The minute the media goes viral with this scandal, Chitranganda is dropped by the entire film industry, no producer considers her for any film and her carefully built up stardom collapses around her. Her problem escalates when she spurns the sexual advances of a filmmaker, an old friend who shuns her the minute she rejects him and picks a young starlet Panchali, a bisexual ready to compromise with his casting couch demands. The questions Chitrangada raises are – does a talented artist’s contribution to cinema get cancelled by virtue of her sexual identity? Are a person’s sexual identity and sexual orientation the exclusive measuring rods to social and professional acceptance and recognition? Why? The considerable research by the debutant director comes across powerfully in the way he has explored different manifestations of alternate sexual orientation and identity.

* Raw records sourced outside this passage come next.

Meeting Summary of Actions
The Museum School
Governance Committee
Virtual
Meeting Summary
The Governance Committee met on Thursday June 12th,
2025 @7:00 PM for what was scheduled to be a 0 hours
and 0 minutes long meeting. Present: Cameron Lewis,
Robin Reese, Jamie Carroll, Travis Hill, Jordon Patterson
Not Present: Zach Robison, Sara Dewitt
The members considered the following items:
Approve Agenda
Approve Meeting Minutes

Raja Sen’s Maya Mridanga is a different cup of tea. It presents a fast-fading folk performance art form of different districts in Bengal called the Alkaap that has more music and song in it than drama and is led by a reputed performer called Jhanksu Ustad who wanders from place to place with his group of instrumentalists, singers and performers to perform to a village audience. The film is based on a novel by noted Bengali littérateur the late Syed Mustafa Siraj. Jhanksu Ustad is considered the king of 'the Alkaap form in the Radh-Bagdi region that lies between the Padma and the Ganga rivers. One major attraction of an Alkaap performance is the chhokra who performs the song and dance dressed like a female and forms the sensual attraction of every performance and no Alkaap performance can succeed without the chhokra performing in it.

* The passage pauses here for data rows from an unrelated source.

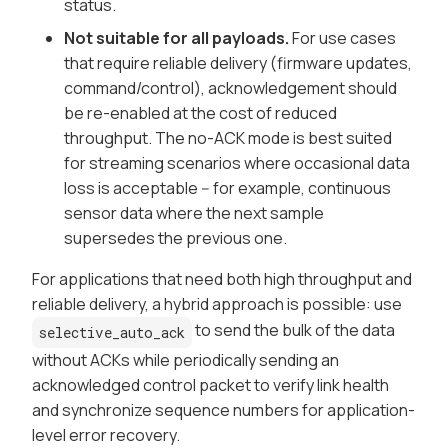
status.
Not suitable for all payloads.
For use cases
that require reliable delivery (firmware updates,
command/control), acknowledgement should
be re-enabled at the cost of reduced
throughput. The no-ACK mode is best suited
for streaming scenarios where occasional data
loss is acceptable -- for example, continuous
sensor data where the next sample
supersedes the previous one.
For applications that need both high throughput and
reliable delivery, a hybrid approach is possible: use
to send the bulk of the data
selective_auto_ack
without ACKs while periodically sending an
acknowledged control packet to verify link health
and synchronize sequence numbers for application-
level error recovery.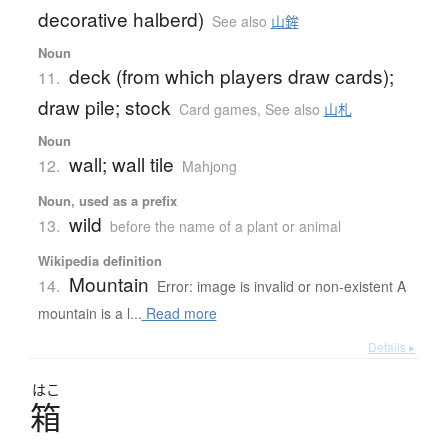
decorative halberd)
See also
山鉾
Noun
deck (from which players draw cards);
11.
draw pile; stock
Card games
,
See also
山札
Noun
wall; wall tile
12.
Mahjong
Noun, used as a prefix
wild
13.
before the name of a plant or animal
Wikipedia definition
Mountain
14.
Error: image is invalid or non-existent A
mountain is a l...
Read more
Details ▸
はこ
箱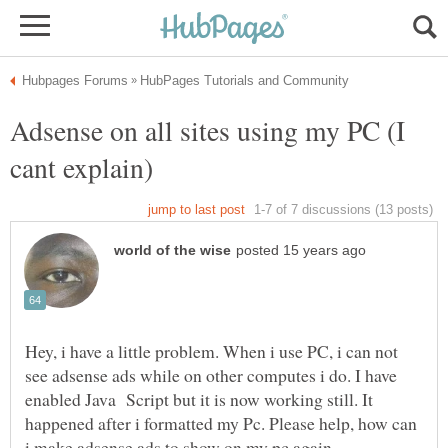
Adsense on all sites using my PC (I
Hey, i have a little problem. When i use PC, i can not
see adsense ads while on other computes i do. I have
enabled Java Script but it is now working still. It
happened after i formatted my Pc. Please help, how can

But the tragedy of the chhokra is something that Raja Sen has safely sidetracked except with reference to the story of Jhansku Ustad. The chhokra is biologically born a male child. But an Ustad takes in this boy when he is eight or ten and carefully grooms him not only in the art of song and dance but more importantly, as a female with the seductive traits, beautiful make-up, chintzy ghaghras and lovely song-dance numbers till the chhokra imbibes female traits, body language, voice and pitch and body language like any beautiful girl and practically forgets that biologically, he is male and has rights of a naturally born male. He gets very close to the Ustad who is so possessive of he chhokra that he does not let him out of his sight even when he goes home to his family.

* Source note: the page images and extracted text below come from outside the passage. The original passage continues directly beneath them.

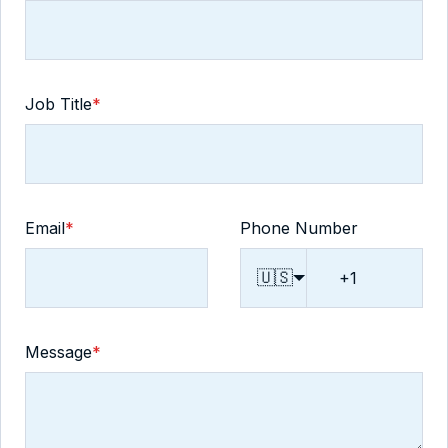
Job Title
*
Email
*
Phone Number
🇺🇸
Message
*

These chhokras begin to look so beautiful and dance so gracefully that it is difficult to detect that they are really male. The chhokra has no family to go back to. Nor does he have any alternate livelihood to fall back on when and if the Ustad discards his services. He is not even aware of his sexual rights because he almost begins to believe that he is female! So, one finds that the chhokra who has outlived his use by reason of age, lives on with the group and sits with the instrumentalists and singers in female attire, coy manner sometimes getting up to join the younger dancer. But as the two chhokras are not a part of the main film that centers on Jhanksu and his tragedy, the ultimate humiliation of the chhokras and the violation of their sexual rights and right to liberty remains unquestioned, unexplored and ignored. What a sad reality of cinema!